December 21 – Bloomberg (Jeremy R. Cooke): “U.S. municipal bonds guaranteed by Ambac Assurance Corp. were placed under review for a possible cut from AAA by Fitch Ratings, which said it may downgrade the insurer because of its backing of subprime-mortgage debt. The ‘rating watch negative’ affects almost 138,000 municipal bonds backed by the financial guarantor, Fitch said… Four of the seven AAA rated companies that insure U.S. state and local government debt are now under review for a downgrade from Fitch. Standard & Poor’s and Moody’s… also are looking into whether the insurers have enough capital to warrant top grades…”

December 21 – Bloomberg (Darrell Preston): “State and local borrowers are discovering that buying municipal bond insurance from MBIA Inc. and Ambac Financial Group Inc. is a waste of money… Wisconsin, California, New York City and about 300 other municipal issuers sold bonds without buying insurance in recent weeks, avoiding premiums that are as high as half a percentage point of the bond issue…”

Wednesday S&P downgraded ACA Financial Guarantee from “A” to “CCC.” The insurance on about $69bn of “structured Credit products” is now essentially worthless, including $26bn or so of CDO guarantees. This is one further blow to the imploding CDO marketplace and a potential tipping point for Credit insurance more generally. To this point, the market has been content to assume that the larger financial guarantors were “too big to fail” – which implies too important in the marketplace to have their debt downgraded. But Fitch today placed Ambac’s ratings on watch for possible downgrade. By the pricing of their Credit default swaps, Ambac and MBIA this summer lost their “AAA” stature and are now quickly losing market confidence in their long-term viability.

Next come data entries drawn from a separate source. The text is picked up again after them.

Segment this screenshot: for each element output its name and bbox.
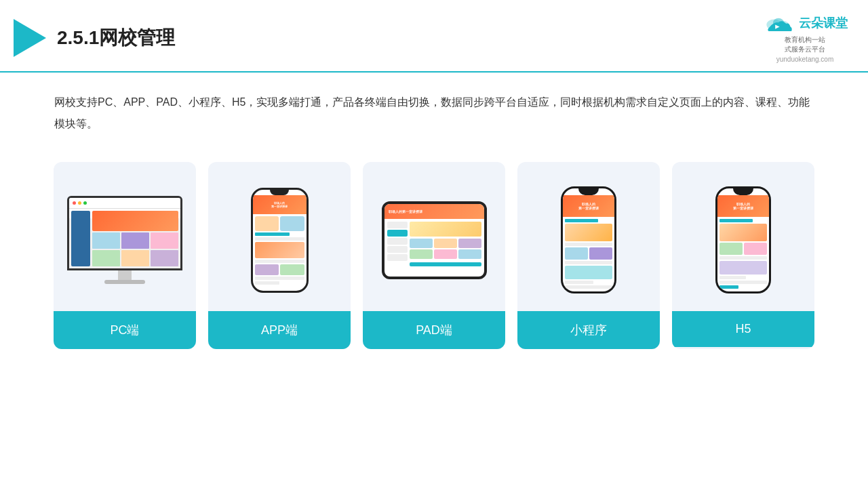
- card-h5: 职场人的第一堂讲授课: [672, 162, 814, 349]
- page-title: 2.5.1网校管理: [57, 25, 175, 51]
- h5-phone-icon: 职场人的第一堂讲授课: [715, 186, 771, 293]
- cards-container: PC端 职场人的第一堂讲授课: [0, 148, 868, 363]
- card-miniprogram: 职场人的第一堂讲授课: [517, 162, 660, 349]
- brand-tagline: 教育机构一站 式服务云平台: [785, 35, 825, 54]
- cloud-icon: [762, 12, 795, 34]
- card-app: 职场人的第一堂讲授课: [208, 162, 351, 349]
- card-label-miniprogram: 小程序: [517, 311, 660, 349]
- brand-url: yunduoketang.com: [776, 56, 834, 63]
- logo-triangle-icon: [14, 19, 46, 57]
- pc-monitor-icon: [67, 196, 182, 284]
- header: 2.5.1网校管理 云朵课堂 教育机构一站 式服务云平台 yunduoketan…: [0, 0, 868, 73]
- card-image-miniprogram: 职场人的第一堂讲授课: [517, 162, 660, 311]
- card-image-pad: 职场人的第一堂讲授课: [363, 162, 505, 311]
- pad-tablet-icon: 职场人的第一堂讲授课: [382, 201, 487, 279]
- card-label-h5: H5: [672, 311, 814, 347]
- card-pad: 职场人的第一堂讲授课: [363, 162, 505, 349]
- description-text: 网校支持PC、APP、PAD、小程序、H5，实现多端打通，产品各终端自由切换，数…: [0, 73, 868, 148]
- card-image-h5: 职场人的第一堂讲授课: [672, 162, 814, 311]
- header-left: 2.5.1网校管理: [14, 19, 175, 57]
- card-label-pc: PC端: [54, 311, 196, 349]
- description-paragraph: 网校支持PC、APP、PAD、小程序、H5，实现多端打通，产品各终端自由切换，数…: [54, 92, 814, 135]
- brand-logo: 云朵课堂: [762, 12, 848, 34]
- card-pc: PC端: [54, 162, 196, 349]
- miniprogram-phone-icon: 职场人的第一堂讲授课: [561, 186, 616, 293]
- card-image-app: 职场人的第一堂讲授课: [208, 162, 351, 311]
- card-label-pad: PAD端: [363, 311, 505, 349]
- app-phone-icon: 职场人的第一堂讲授课: [251, 188, 309, 293]
- card-label-app: APP端: [208, 311, 351, 349]
- brand-name: 云朵课堂: [799, 15, 848, 31]
- brand-area: 云朵课堂 教育机构一站 式服务云平台 yunduoketang.com: [762, 12, 848, 63]
- card-image-pc: [54, 162, 196, 311]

We expect further significant and imminent weakness in “structured Credit products” – certainly in the illiquid markets for CDOs and Credit default swaps (CDS). Keep in mind that the economy is only now succumbing to recessionary forces, and we’ve yet to experience the failure of a major financial institution in the U.S. There will be many, and it’s worth noting that Rescap’s CDS prices surged again this week. It’s amazing to watch the massive central bank liquidity injections inflate the value of government and quasi-government backed securities, while having minimal impact on the imploding market for Wall Street-backed securities. It’s impossible to rectify the damage from the bursting Bubble, and there’s today literally trillions of increasingly impaired Wall Street securities overhanging the debt markets.